1. **State the problem:** We want to find the amount of money in an account after 25 years if 1600 dollars is deposited at an annual interest rate of 5.25%, compounded annually.
2. **Formula used:** The formula for compound interest is $$A = P \left(1 + \frac{r}{n}\right)^{nt}$$ where:
- $A$ is the amount of money accumulated after $t$ years, including interest.
- $P$ is the principal amount (initial money).
- $r$ is the annual interest rate (decimal).
- $n$ is the number of times interest is compounded per year.

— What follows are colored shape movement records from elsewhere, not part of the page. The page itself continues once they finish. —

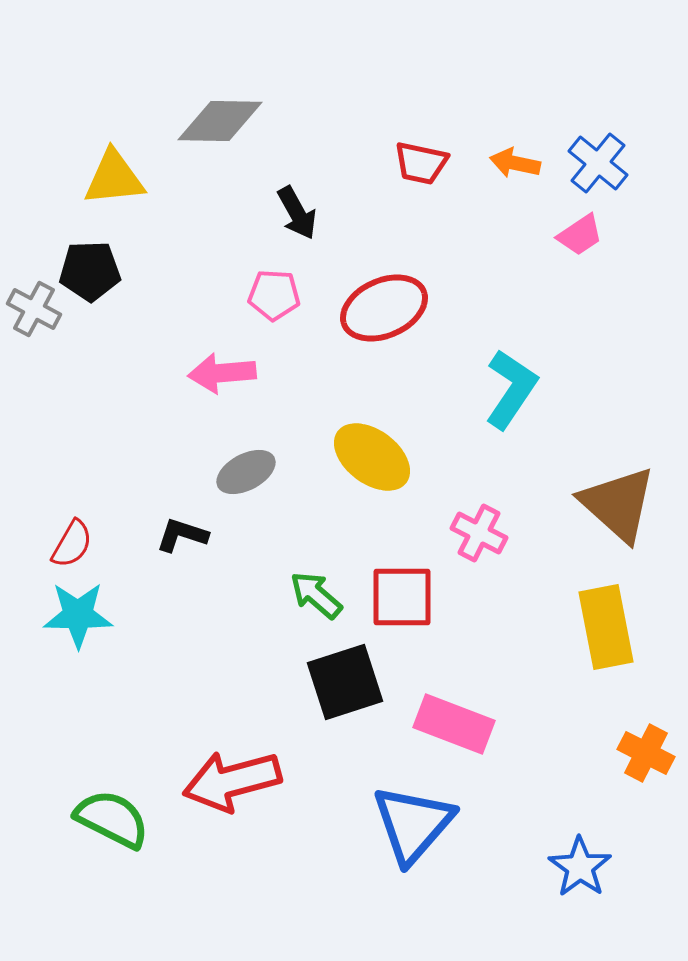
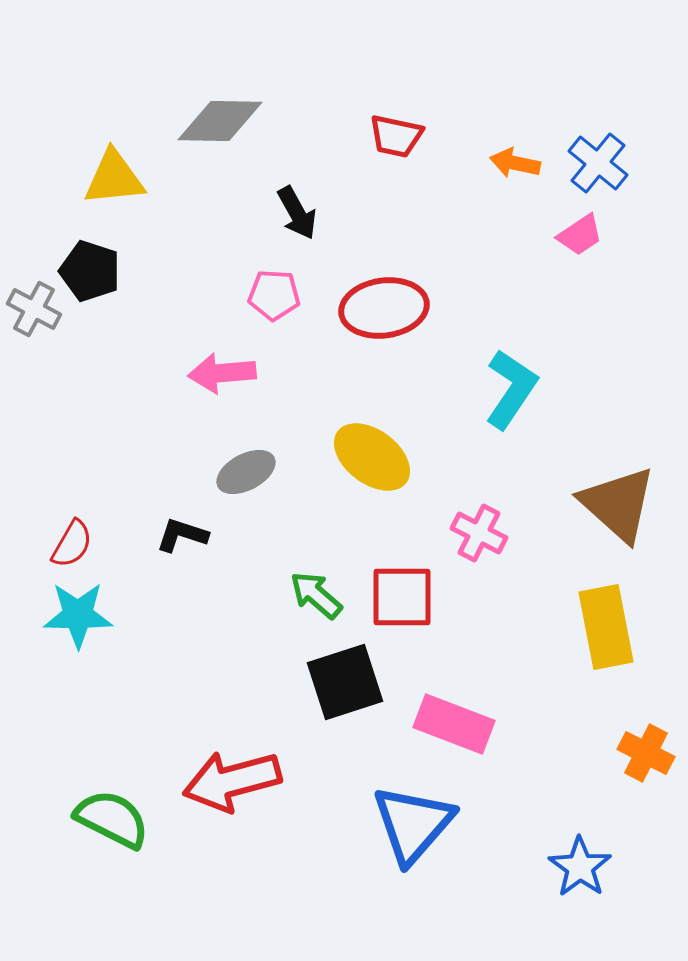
red trapezoid: moved 25 px left, 27 px up
black pentagon: rotated 20 degrees clockwise
red ellipse: rotated 16 degrees clockwise
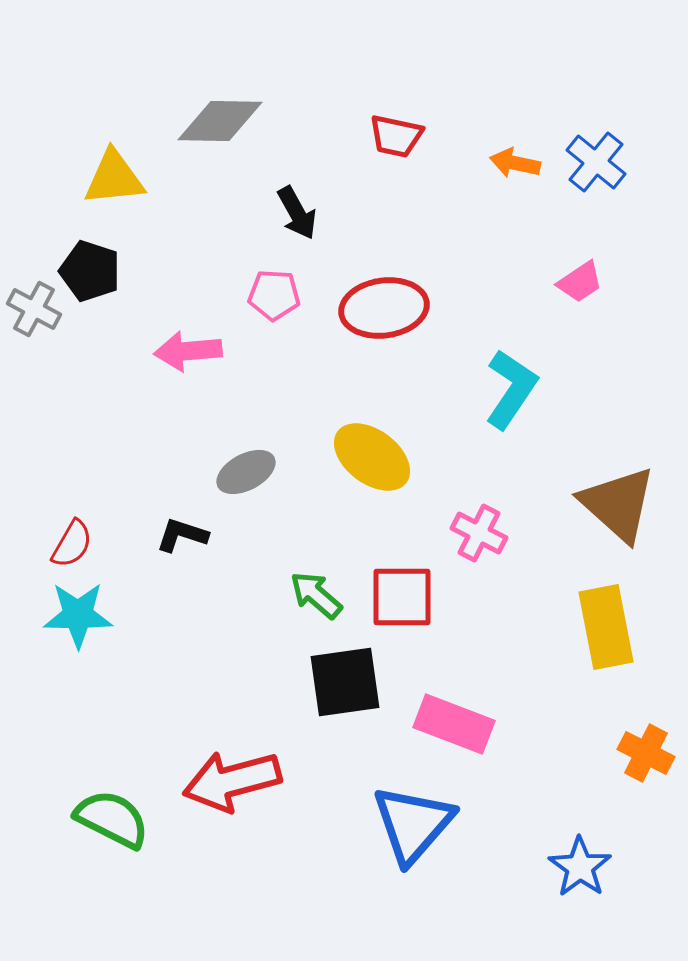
blue cross: moved 2 px left, 1 px up
pink trapezoid: moved 47 px down
pink arrow: moved 34 px left, 22 px up
black square: rotated 10 degrees clockwise
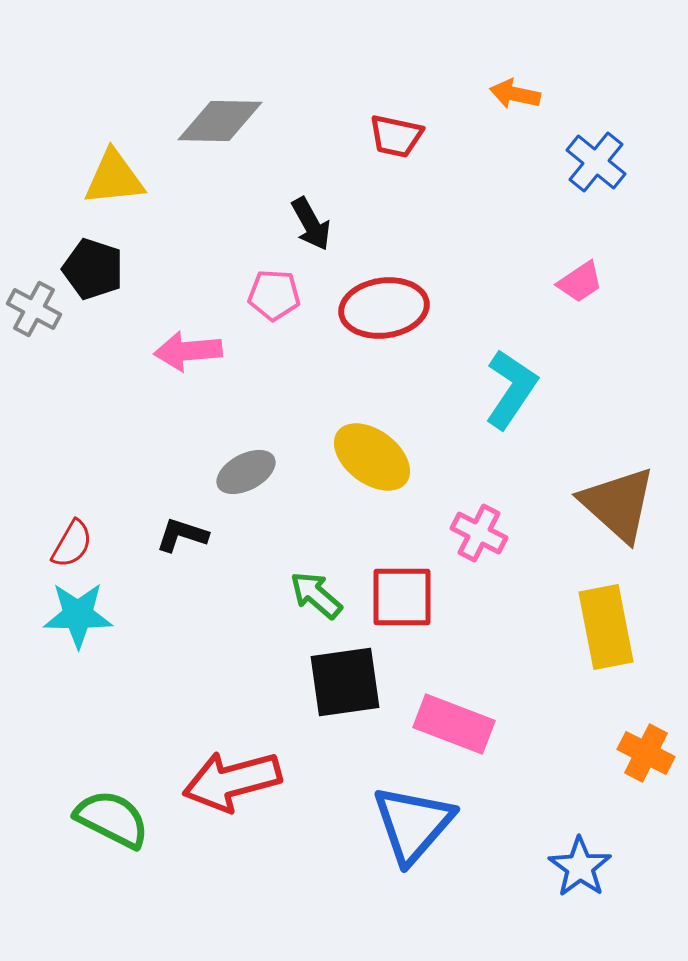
orange arrow: moved 69 px up
black arrow: moved 14 px right, 11 px down
black pentagon: moved 3 px right, 2 px up
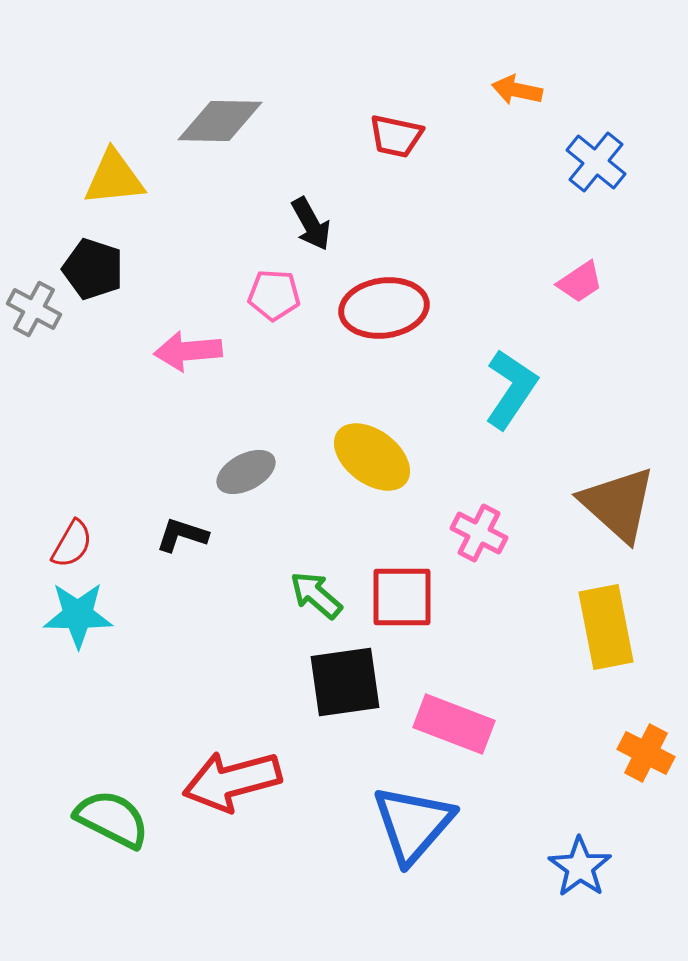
orange arrow: moved 2 px right, 4 px up
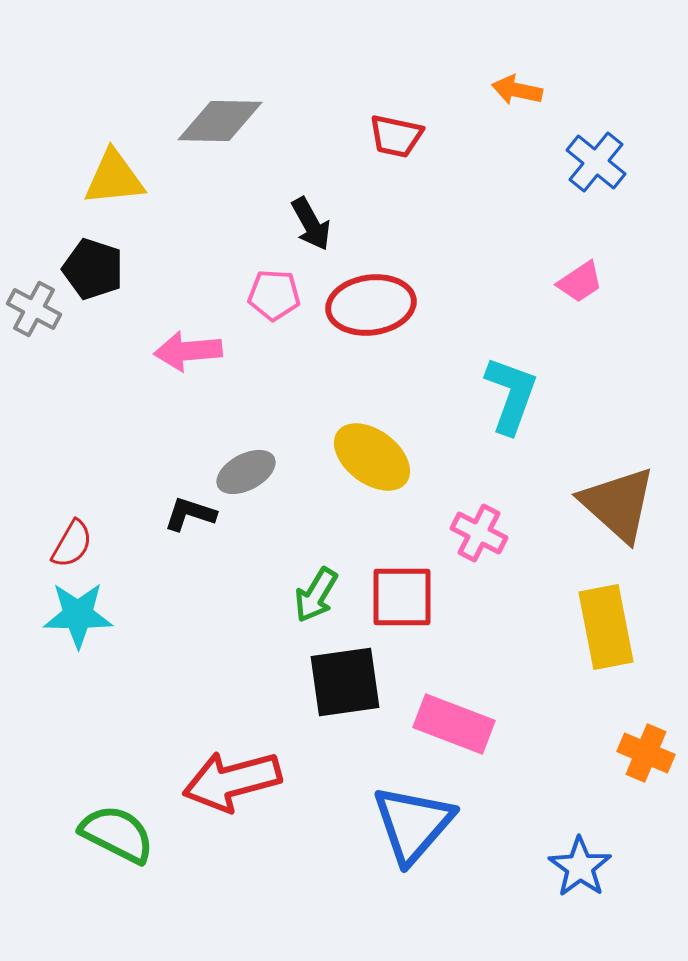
red ellipse: moved 13 px left, 3 px up
cyan L-shape: moved 6 px down; rotated 14 degrees counterclockwise
black L-shape: moved 8 px right, 21 px up
green arrow: rotated 100 degrees counterclockwise
orange cross: rotated 4 degrees counterclockwise
green semicircle: moved 5 px right, 15 px down
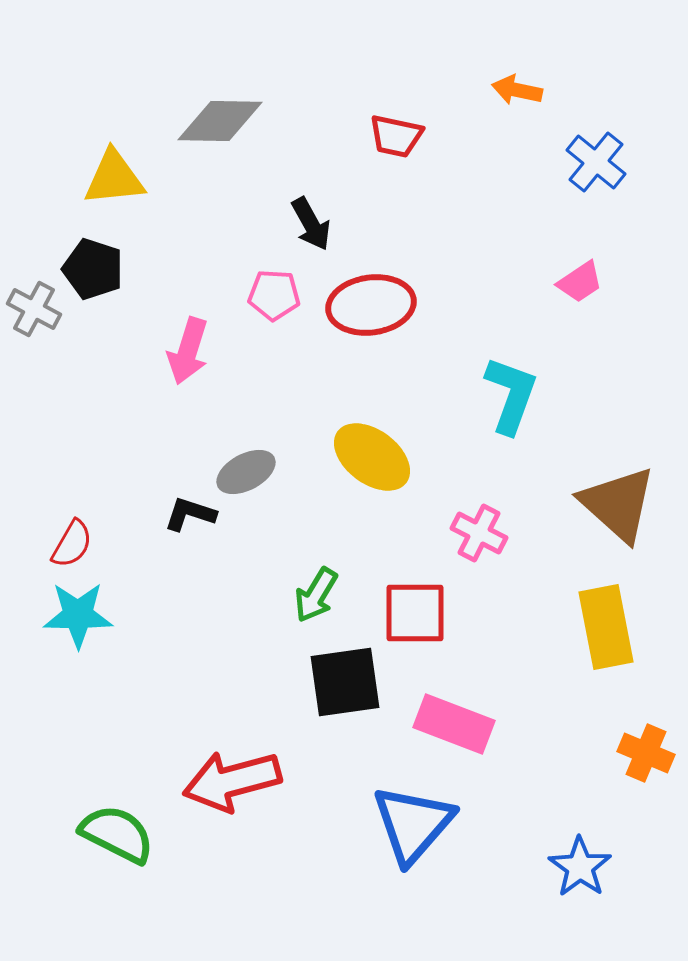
pink arrow: rotated 68 degrees counterclockwise
red square: moved 13 px right, 16 px down
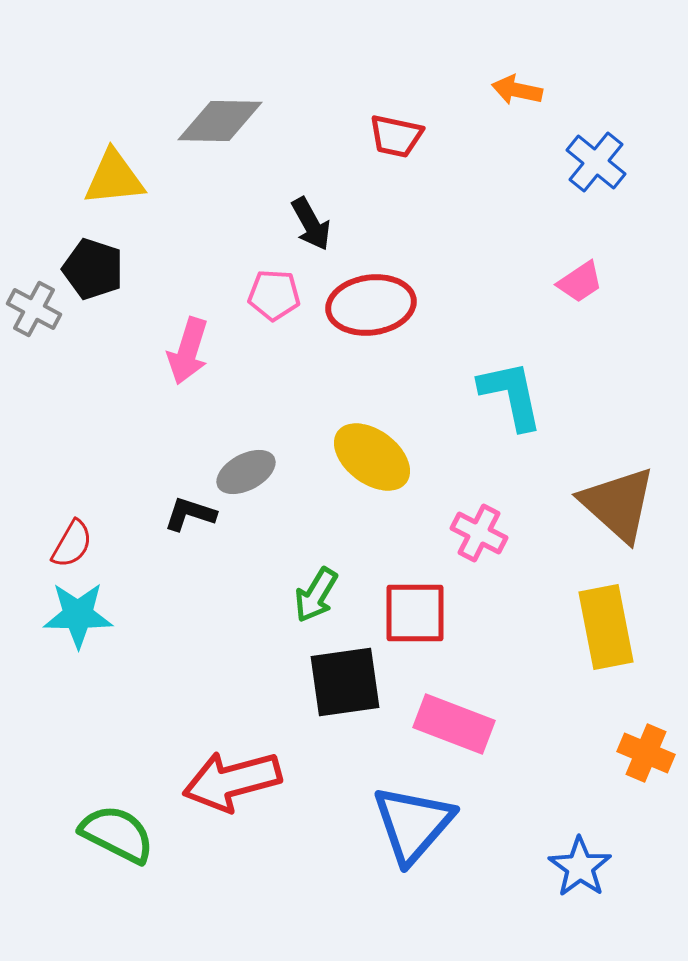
cyan L-shape: rotated 32 degrees counterclockwise
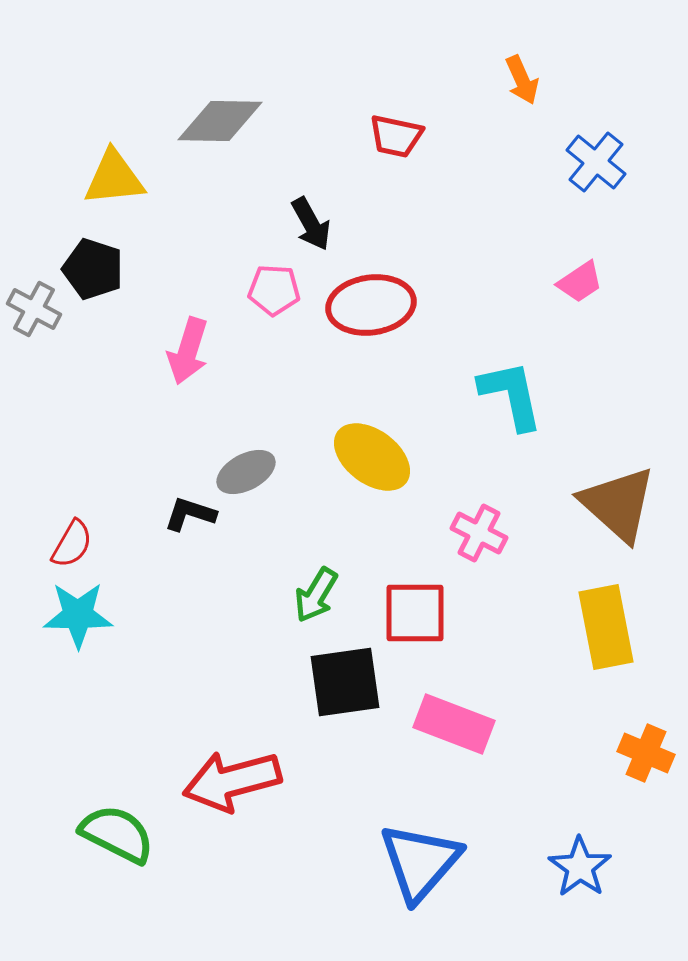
orange arrow: moved 5 px right, 10 px up; rotated 126 degrees counterclockwise
pink pentagon: moved 5 px up
blue triangle: moved 7 px right, 38 px down
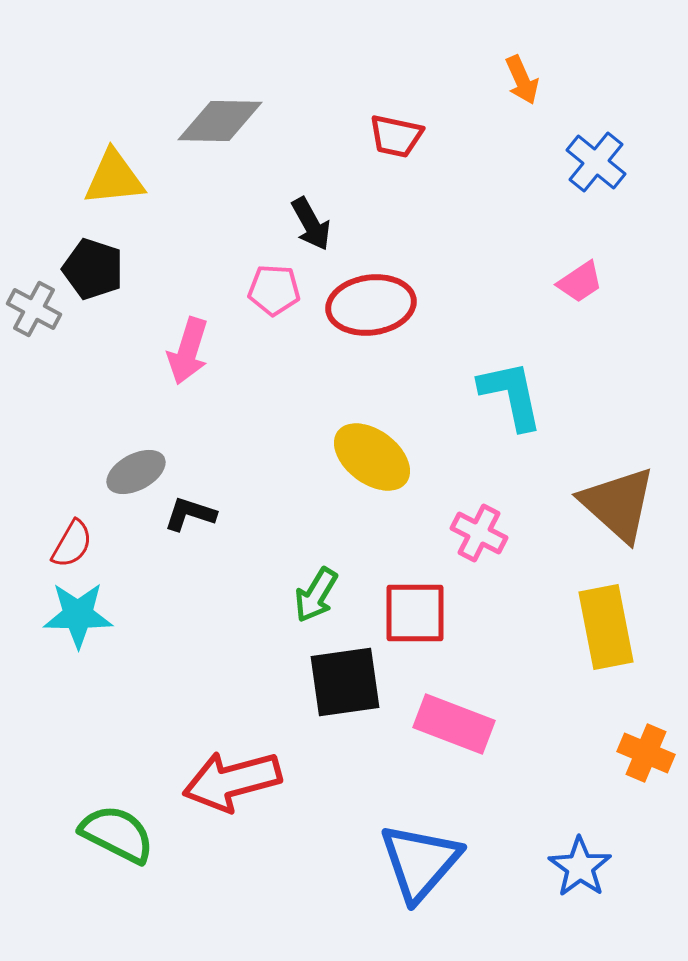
gray ellipse: moved 110 px left
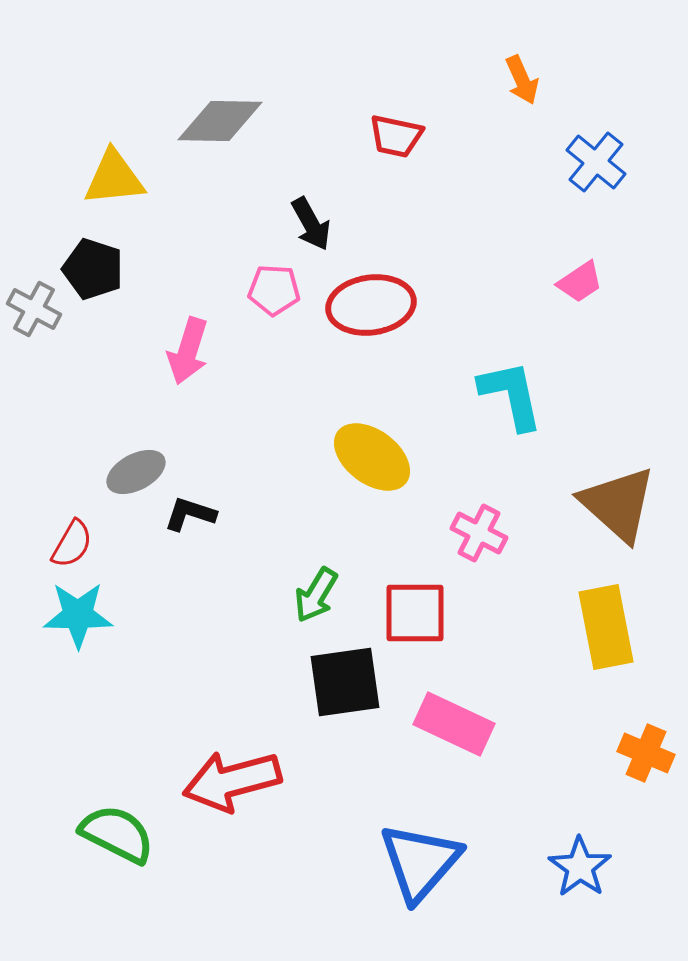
pink rectangle: rotated 4 degrees clockwise
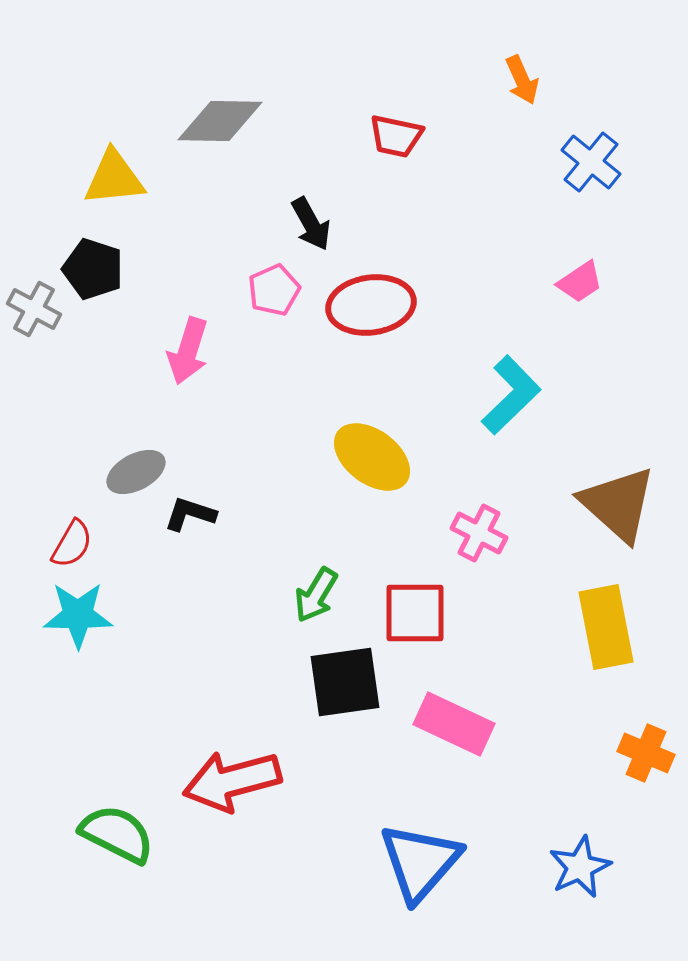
blue cross: moved 5 px left
pink pentagon: rotated 27 degrees counterclockwise
cyan L-shape: rotated 58 degrees clockwise
blue star: rotated 12 degrees clockwise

- $t$ is the number of years.
3. **Given values:**
- $P = 1600$
- $r = 5.25\% = 0.0525$
- $n = 1$ (compounded annually)
- $t = 25$
4. **Substitute values into the formula:**
$$A = 1600 \left(1 + \frac{0.0525}{1}\right)^{1 \times 25} = 1600 \left(1 + 0.0525\right)^{25} = 1600 \times 1.0525^{25}$$
5. **Calculate the power:**
$$1.0525^{25} \approx 3.6533$$
6. **Calculate the amount:**
$$A = 1600 \times 3.6533 = 5845.28$$
7. **Final answer:** After 25 years, the account will have approximately **5845.28** dollars.